BEGIN

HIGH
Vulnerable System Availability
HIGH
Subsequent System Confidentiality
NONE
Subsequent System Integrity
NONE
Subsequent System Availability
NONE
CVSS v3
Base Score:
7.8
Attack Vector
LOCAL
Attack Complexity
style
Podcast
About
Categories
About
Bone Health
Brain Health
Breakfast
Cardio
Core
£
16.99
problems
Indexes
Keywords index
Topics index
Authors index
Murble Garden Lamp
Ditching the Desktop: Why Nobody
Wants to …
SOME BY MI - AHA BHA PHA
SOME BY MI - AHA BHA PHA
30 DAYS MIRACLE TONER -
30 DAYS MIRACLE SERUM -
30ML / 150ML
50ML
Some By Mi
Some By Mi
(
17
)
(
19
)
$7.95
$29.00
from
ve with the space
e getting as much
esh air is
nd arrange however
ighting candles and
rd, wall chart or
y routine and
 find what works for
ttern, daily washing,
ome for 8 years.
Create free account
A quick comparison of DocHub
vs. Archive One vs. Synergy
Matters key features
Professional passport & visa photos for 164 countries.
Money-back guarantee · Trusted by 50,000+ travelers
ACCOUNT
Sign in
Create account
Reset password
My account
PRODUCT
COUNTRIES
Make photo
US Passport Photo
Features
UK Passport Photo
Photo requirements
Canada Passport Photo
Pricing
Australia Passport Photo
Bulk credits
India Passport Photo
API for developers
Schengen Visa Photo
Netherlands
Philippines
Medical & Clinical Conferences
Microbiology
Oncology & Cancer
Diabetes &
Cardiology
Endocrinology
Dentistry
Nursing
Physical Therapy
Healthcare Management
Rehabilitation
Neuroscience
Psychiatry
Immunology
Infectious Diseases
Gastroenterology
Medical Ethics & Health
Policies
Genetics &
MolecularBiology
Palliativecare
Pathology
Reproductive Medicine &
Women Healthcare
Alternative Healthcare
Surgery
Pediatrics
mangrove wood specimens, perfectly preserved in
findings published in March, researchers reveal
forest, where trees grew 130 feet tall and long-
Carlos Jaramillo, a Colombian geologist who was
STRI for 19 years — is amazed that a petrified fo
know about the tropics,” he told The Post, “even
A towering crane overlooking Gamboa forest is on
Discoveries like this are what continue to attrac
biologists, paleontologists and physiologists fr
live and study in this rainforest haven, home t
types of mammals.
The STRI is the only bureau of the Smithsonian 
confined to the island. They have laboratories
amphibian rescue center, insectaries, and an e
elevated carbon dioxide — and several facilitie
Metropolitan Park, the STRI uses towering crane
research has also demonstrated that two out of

END
BEGIN

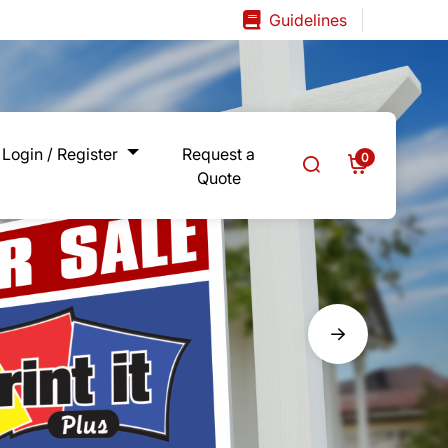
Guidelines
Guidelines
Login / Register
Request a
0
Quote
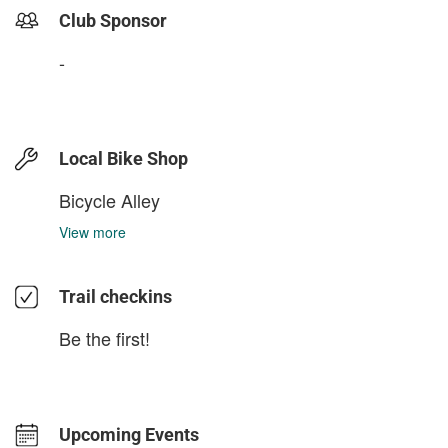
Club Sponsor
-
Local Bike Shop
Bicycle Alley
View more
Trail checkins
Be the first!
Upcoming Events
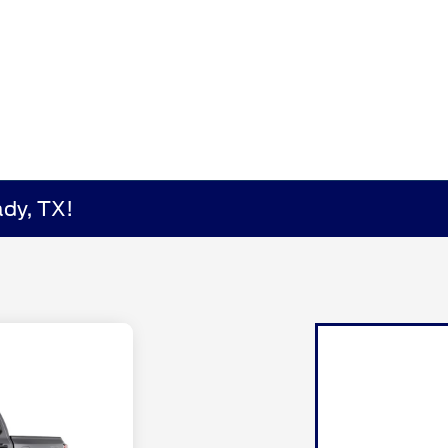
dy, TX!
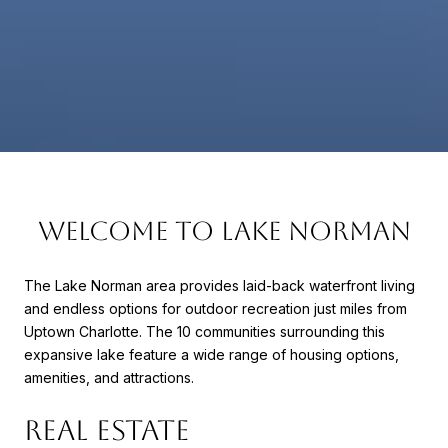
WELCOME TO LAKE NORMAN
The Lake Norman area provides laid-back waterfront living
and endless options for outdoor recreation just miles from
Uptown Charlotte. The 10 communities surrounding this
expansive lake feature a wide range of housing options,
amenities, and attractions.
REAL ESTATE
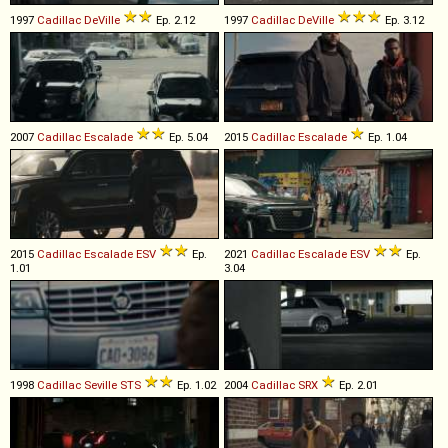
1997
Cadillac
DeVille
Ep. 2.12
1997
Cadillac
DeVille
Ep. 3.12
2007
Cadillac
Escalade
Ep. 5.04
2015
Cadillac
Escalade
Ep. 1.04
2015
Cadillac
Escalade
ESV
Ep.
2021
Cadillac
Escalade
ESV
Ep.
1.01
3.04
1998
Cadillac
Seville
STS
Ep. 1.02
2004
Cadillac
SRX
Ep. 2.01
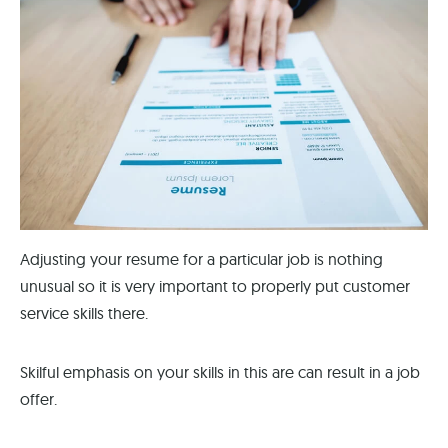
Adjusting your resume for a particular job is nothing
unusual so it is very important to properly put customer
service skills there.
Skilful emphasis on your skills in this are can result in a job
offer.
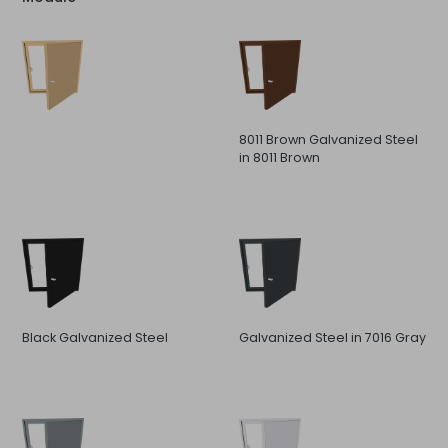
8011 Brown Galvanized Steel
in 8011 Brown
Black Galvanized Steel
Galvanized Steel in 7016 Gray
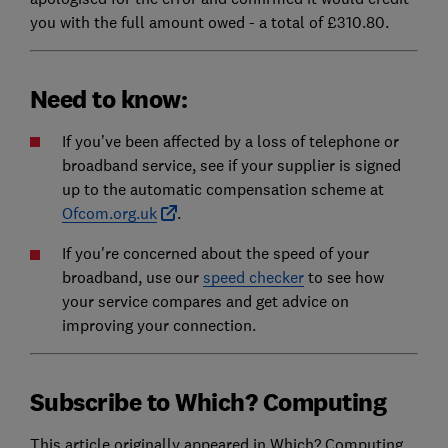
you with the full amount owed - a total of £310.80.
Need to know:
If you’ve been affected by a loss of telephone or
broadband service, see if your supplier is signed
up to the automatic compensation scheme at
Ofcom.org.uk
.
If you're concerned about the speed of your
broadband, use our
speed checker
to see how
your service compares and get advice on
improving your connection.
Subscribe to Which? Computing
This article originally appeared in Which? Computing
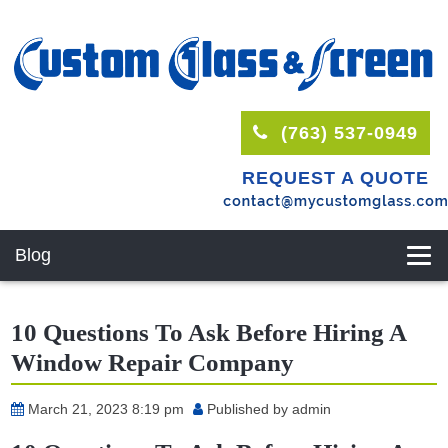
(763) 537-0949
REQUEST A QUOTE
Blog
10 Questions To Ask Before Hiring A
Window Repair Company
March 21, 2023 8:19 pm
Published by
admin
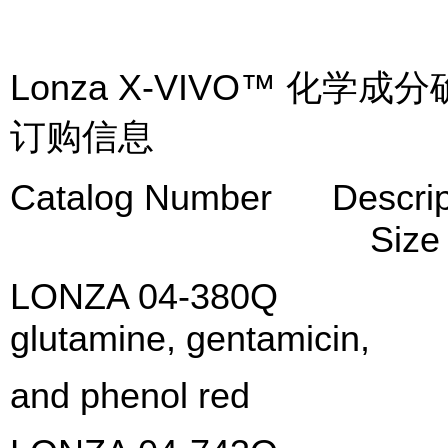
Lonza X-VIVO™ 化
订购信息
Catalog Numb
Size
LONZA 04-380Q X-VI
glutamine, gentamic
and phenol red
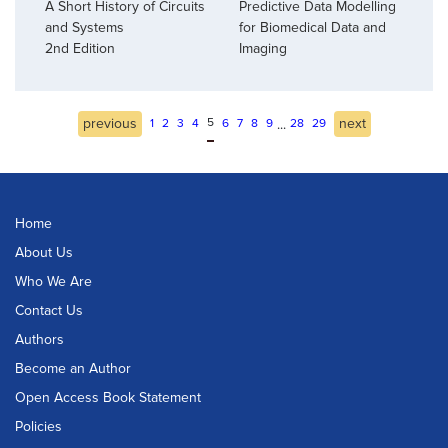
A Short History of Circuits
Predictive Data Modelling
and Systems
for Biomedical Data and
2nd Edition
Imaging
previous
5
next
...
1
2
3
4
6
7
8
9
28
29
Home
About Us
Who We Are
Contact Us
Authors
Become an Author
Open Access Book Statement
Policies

END
BEGIN

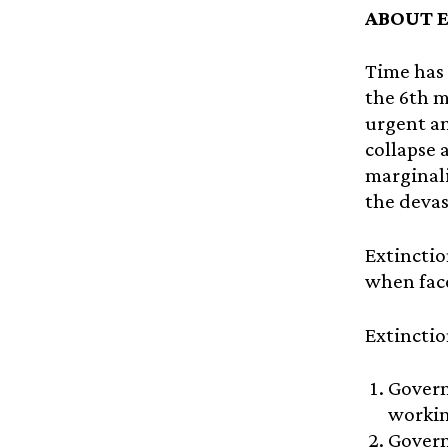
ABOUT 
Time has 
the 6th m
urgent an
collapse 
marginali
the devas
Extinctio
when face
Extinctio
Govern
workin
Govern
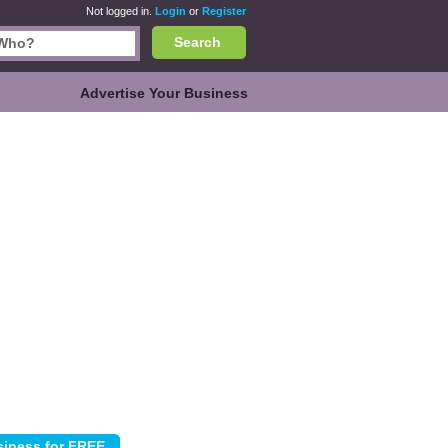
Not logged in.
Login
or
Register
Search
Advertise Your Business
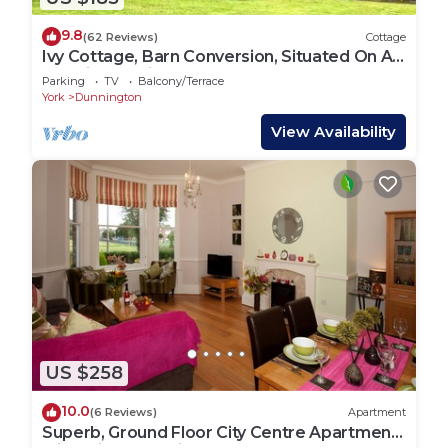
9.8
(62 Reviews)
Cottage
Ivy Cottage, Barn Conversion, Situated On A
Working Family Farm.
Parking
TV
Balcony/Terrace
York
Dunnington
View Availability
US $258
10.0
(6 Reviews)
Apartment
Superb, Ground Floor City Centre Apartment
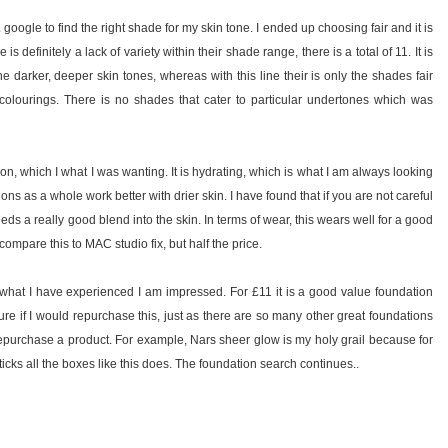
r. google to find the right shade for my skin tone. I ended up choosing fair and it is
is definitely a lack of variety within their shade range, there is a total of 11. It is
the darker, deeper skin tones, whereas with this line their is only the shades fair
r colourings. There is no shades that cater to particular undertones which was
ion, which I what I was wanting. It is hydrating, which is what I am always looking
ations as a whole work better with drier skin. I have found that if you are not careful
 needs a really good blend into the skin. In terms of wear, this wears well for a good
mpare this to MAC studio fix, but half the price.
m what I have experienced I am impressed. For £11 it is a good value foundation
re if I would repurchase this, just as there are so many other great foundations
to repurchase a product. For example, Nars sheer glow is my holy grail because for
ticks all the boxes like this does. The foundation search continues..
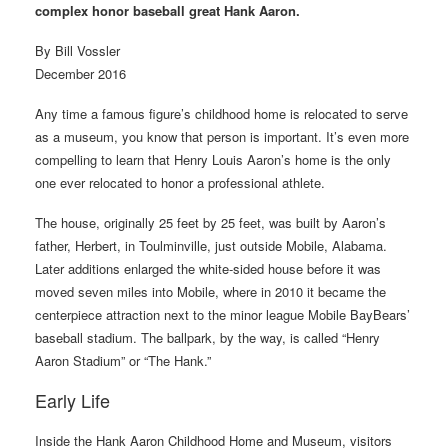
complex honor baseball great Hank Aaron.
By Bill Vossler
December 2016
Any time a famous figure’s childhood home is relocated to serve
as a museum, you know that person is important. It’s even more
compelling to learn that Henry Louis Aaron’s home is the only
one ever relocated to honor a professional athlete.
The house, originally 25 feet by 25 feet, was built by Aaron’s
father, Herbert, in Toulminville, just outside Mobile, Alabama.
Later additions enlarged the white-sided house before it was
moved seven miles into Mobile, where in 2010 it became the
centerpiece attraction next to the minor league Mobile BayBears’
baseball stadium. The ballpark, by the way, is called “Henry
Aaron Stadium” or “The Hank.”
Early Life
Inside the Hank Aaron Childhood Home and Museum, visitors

END

What you are asked to do: Looking at the entries above, count the lines that contain the string "Galvanized", then give the number and nothing else.

Output below: 3